→ **Saved entries**
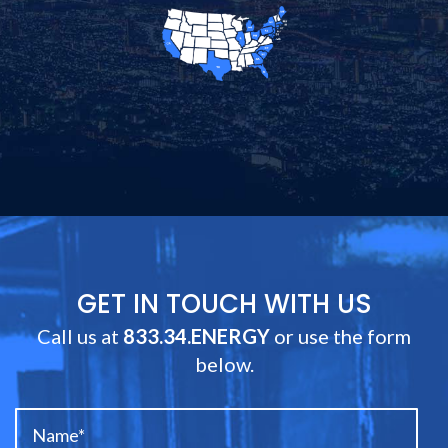
GET IN TOUCH WITH US
Call us at
833.34.ENERGY
or use the form
below.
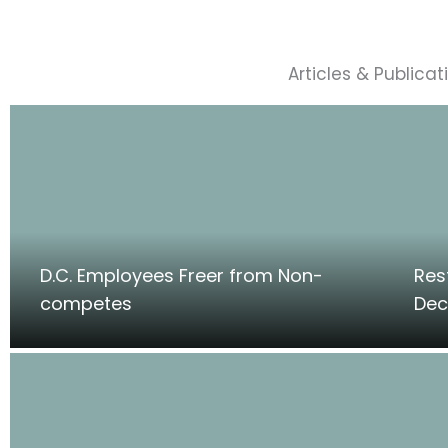
Articles & Publicat
D.C. Employees Freer from Non-
Res
competes
Dec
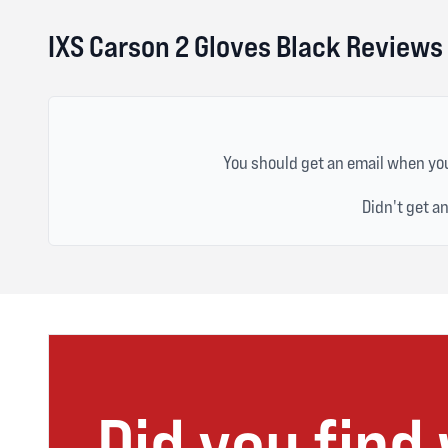
IXS Carson 2 Gloves Black Reviews
You should get an email when you
Didn't get a
Did you find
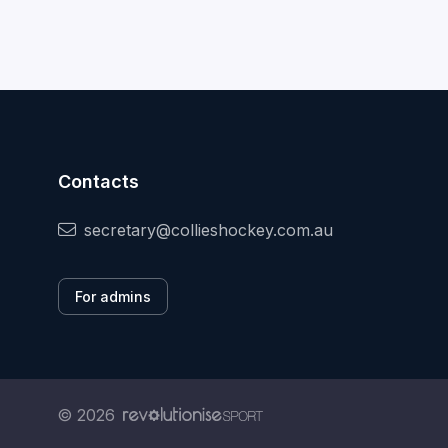
Contacts
secretary@collieshockey.com.au
For admins
© 2026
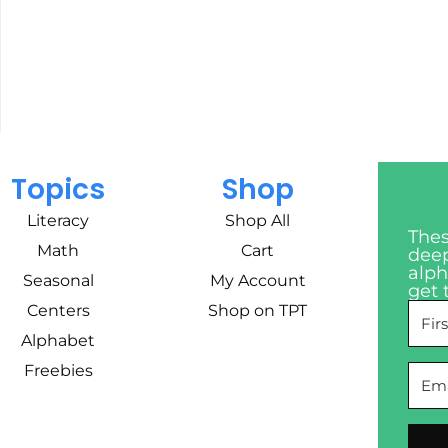
Topics
Shop
Literacy
Shop All
Thes
Math
Cart
deep
alph
Seasonal
My Account
get 
Centers
Shop on TPT
Alphabet
Freebies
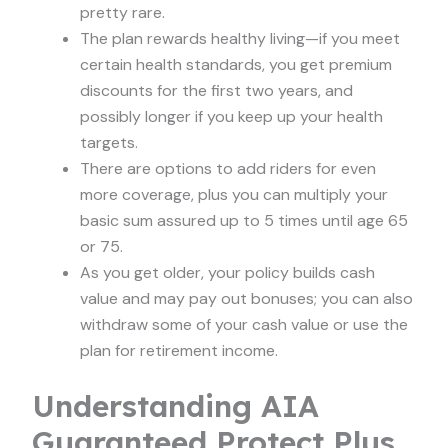
pretty rare.
The plan rewards healthy living—if you meet
certain health standards, you get premium
discounts for the first two years, and
possibly longer if you keep up your health
targets.
There are options to add riders for even
more coverage, plus you can multiply your
basic sum assured up to 5 times until age 65
or 75.
As you get older, your policy builds cash
value and may pay out bonuses; you can also
withdraw some of your cash value or use the
plan for retirement income.
Understanding AIA
Guaranteed Protect Plus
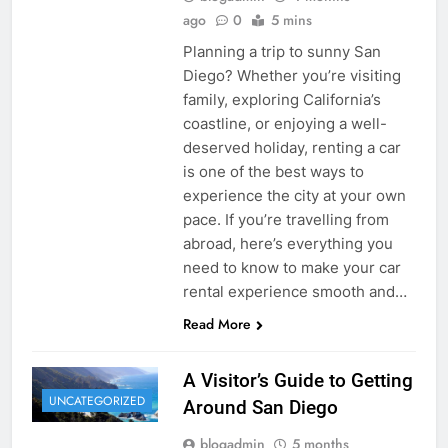
ago
0
5 mins
Planning a trip to sunny San
Diego? Whether you’re visiting
family, exploring California’s
coastline, or enjoying a well-
deserved holiday, renting a car
is one of the best ways to
experience the city at your own
pace. If you’re travelling from
abroad, here’s everything you
need to know to make your car
rental experience smooth and…
Read More
A Visitor’s Guide to Getting
UNCATEGORIZED
Around San Diego
blogadmin
5 months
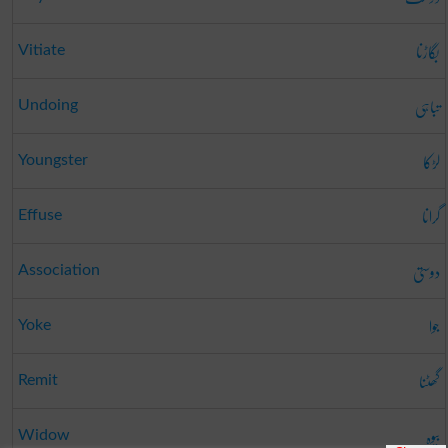
بگاڑنا
Vitiate
تباہی
Undoing
لڑکا
Youngster
گرانا
Effuse
دوستی
Association
جوا
Yoke
گھٹنا
Remit
بیوہ
Widow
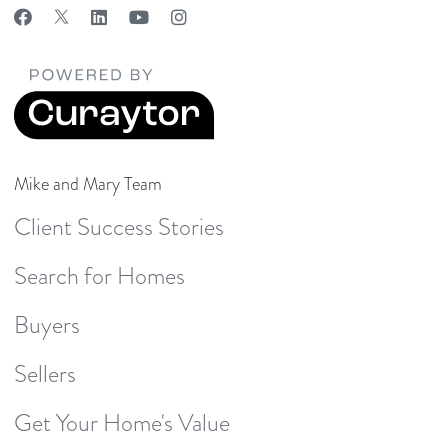
Mike and Mary Team
Client Success Stories
Search for Homes
Buyers
Sellers
Get Your Home's Value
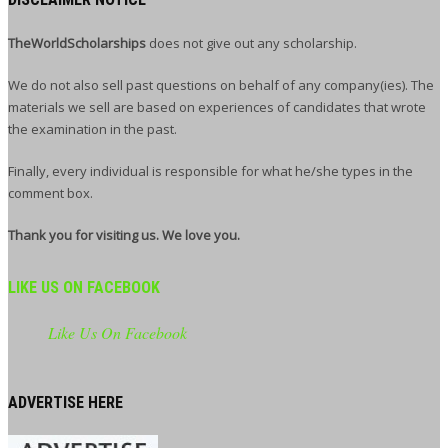
TheWorldScholarships
does not give out any scholarship.
We do not also sell past questions on behalf of any company(ies). The
materials we sell are based on experiences of candidates that wrote
the examination in the past.
Finally, every individual is responsible for what he/she types in the
comment box.
Thank you for visiting us. We love you.
LIKE US ON FACEBOOK
Like Us On Facebook
ADVERTISE HERE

→ **ASSIGNMENT**
The reply should consist of one number, the count of lines above with the string "from" in them.

→ **REPLY TO THE TASK**
2